Tempatku Berteduh - Cerpen

107 2 0
                                    

Hujan

***

Aku menatap langit yang sudah mulai menggelap bukan karena matahari sudah ingin terbenam, tapi karena matahari terpaksa harus bersembunyi di balik awan-awan kelabu yang kegendutan tak sabar ingin menjatuhkan beban yang sudah dikandungnya sejak pagi. Sebentar lagi akan hujan.

Langkah kakiku semakin cepat menuju kelas. Aku lupa tas dan semua barang-barangku masih di dalam kelas. Sejak istirahat kedua jam pelajaran kosong sebab guru yang seharusnya mengajar sedang dalam keadaan tidak sehat. Keadaan kelas yang ricuh memaksa aku yang antisosial dan benci keramaian memutuskan untuk belajar di perpustakaan sekolah. Terkadang belajar di dalam perpustakaan dengan ribuan buku di sekitarku membuat aku lupa waktu. Sekarang sudah lebih satu jam dari jam pulang.

Kepalaku menoleh ke area kelas yang memang sudah sepi. Rintik air yang turun memaksa kakiku untuk berlari ke arah kelas. Tanganku mengamit asal barang-barang yang masih berceceran di atas meja memasukannya ke dalam ransel kemudian menggendongnya dan segera meninggalkan kelas.

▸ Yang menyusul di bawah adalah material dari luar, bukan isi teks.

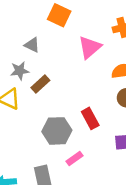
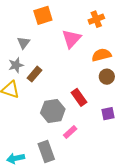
orange square: (59, 15) -> (43, 15), turned -36
gray triangle: (32, 45) -> (24, 43), turned 48

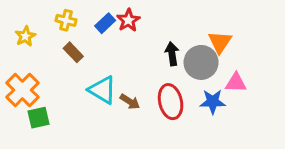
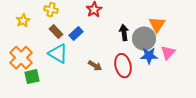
blue rectangle: (105, 23) -> (76, 34), moved
pink triangle: (236, 83) -> (168, 53), turned -49
cyan triangle: (102, 90) -> (58, 54), moved
blue star: (213, 102) -> (149, 56), moved

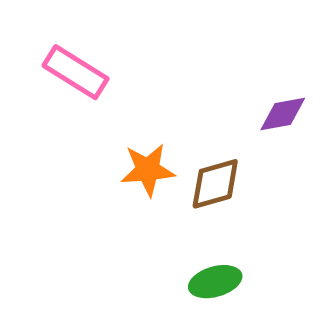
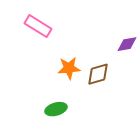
green ellipse: (215, 282) -> (56, 109), moved

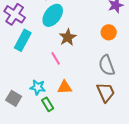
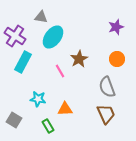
orange circle: (109, 32) -> (117, 59), moved
brown star: (68, 37) -> (79, 59), moved
pink line: (56, 58) -> (60, 71), moved
cyan star: (38, 87) -> (38, 99), moved

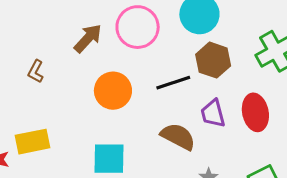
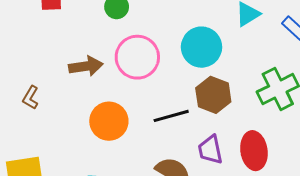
brown arrow: (88, 38) -> (86, 66), turned 36

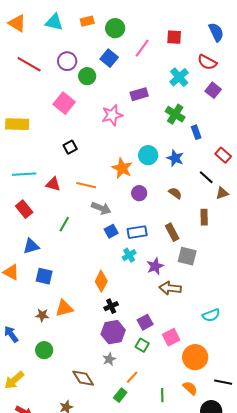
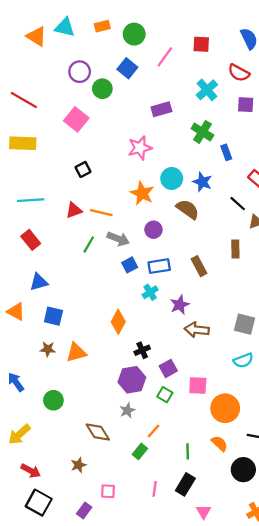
orange triangle: (17, 23) -> (36, 36), moved
red line: (29, 64) -> (24, 100), moved
purple square: (213, 90) -> (246, 105), turned -35
pink star: (112, 115) -> (140, 148), moved
red triangle: (53, 184) -> (74, 210), moved, turned -35
purple circle: (139, 193) -> (154, 230), moved
brown semicircle: (175, 193) -> (188, 209), moved, size x1.5
green line: (64, 224) -> (89, 244), moved
gray square: (187, 256) -> (244, 324), moved
black cross: (111, 306) -> (142, 350), moved
brown star: (42, 315) -> (48, 349), moved
pink square: (171, 337) -> (198, 385), turned 30

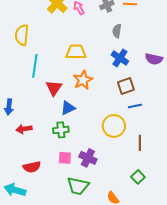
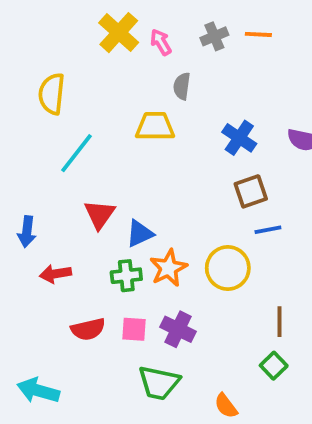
gray semicircle: (117, 31) -> (182, 86), moved
cyan line: (35, 66) -> (77, 153), turned 30
orange star: (83, 80) -> (168, 268), moved
red triangle: (54, 88) -> (100, 214), moved
brown line: (140, 143) -> (279, 322), moved
red semicircle: (32, 167) -> (88, 329), moved

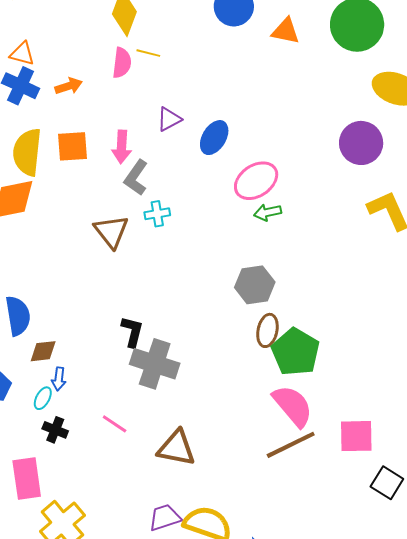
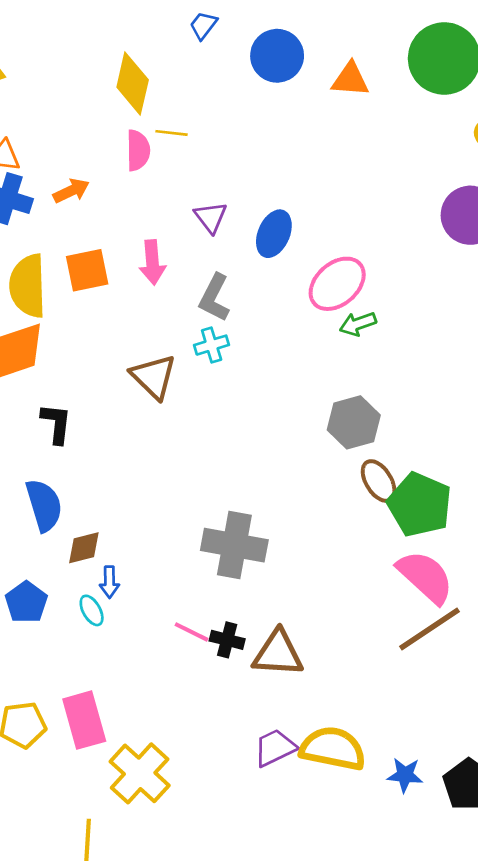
purple triangle: (169, 119) -> (211, 217), turned -32
gray L-shape: (136, 178) -> (214, 298), moved
brown ellipse: (267, 330) -> (379, 481), turned -36
black L-shape: (132, 332) -> (56, 423), moved
cyan ellipse: (43, 398) -> (92, 610), turned -50
black cross: (55, 430) -> (227, 640), moved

Aku memperlebar langkahku menuju gerbang sekolah dengan sedikit melirik jam di pergelangan tangan yang sudah menunjukan pukul 16:30.

Rintik-rintik air dari langit semakin banyak dan membasahi wajahku. Sial. Kenapa hujan harus datang di saat yang tidak tepat seperti ini? Aku berlari ke arah tenda yang biasanya dipakai oleh abang-abang penjual batagor. Berteduh di sana sepertinya tidak ada salahnya daripada aku harus pulang dengan keadaan basah kuyup.

"Ah, seharusnya aku membawa payung." gumamku kesal.

"Harusnya aku tidak tidur di kelas tadi!"

Jantungku hampir melompat dari dada. Suara berat dari belakangku membuat bulu romaku berdiri. Sontak aku menolehkan kepala melihat sang pemilik suara.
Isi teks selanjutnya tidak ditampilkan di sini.